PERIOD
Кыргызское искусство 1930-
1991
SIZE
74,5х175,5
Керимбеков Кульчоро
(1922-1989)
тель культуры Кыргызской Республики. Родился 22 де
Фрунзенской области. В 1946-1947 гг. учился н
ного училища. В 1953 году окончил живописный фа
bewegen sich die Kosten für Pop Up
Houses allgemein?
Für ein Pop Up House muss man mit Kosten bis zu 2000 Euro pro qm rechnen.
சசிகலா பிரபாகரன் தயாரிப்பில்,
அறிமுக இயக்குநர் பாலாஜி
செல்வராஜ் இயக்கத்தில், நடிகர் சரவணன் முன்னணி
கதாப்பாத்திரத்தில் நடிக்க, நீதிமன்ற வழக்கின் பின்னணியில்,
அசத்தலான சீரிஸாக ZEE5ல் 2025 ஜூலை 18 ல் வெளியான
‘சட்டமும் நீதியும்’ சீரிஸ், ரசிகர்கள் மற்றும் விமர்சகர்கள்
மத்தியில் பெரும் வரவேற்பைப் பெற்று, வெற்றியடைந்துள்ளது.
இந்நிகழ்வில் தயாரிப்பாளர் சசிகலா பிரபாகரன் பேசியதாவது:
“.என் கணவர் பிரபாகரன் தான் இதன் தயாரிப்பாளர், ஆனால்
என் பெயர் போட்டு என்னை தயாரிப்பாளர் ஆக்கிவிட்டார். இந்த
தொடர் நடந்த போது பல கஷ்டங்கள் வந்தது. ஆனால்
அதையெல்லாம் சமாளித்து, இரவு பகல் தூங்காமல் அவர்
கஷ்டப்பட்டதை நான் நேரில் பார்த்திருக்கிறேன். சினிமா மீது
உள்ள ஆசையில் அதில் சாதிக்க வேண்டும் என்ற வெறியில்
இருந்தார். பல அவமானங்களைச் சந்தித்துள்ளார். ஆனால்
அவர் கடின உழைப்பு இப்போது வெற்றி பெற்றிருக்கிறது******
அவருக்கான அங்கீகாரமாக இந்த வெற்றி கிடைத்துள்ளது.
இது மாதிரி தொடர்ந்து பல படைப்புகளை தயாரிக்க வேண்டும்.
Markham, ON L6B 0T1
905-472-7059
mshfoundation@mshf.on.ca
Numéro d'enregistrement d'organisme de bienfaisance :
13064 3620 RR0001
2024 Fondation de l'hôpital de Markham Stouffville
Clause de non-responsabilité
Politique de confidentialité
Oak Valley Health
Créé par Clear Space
--------------------------------------------------
Would you please copy each line of the listing that contains the word "Kosten"?

bewegen sich die Kosten für Pop Up
Für ein Pop Up House muss man mit Kosten bis zu 2000 Euro pro qm rechnen.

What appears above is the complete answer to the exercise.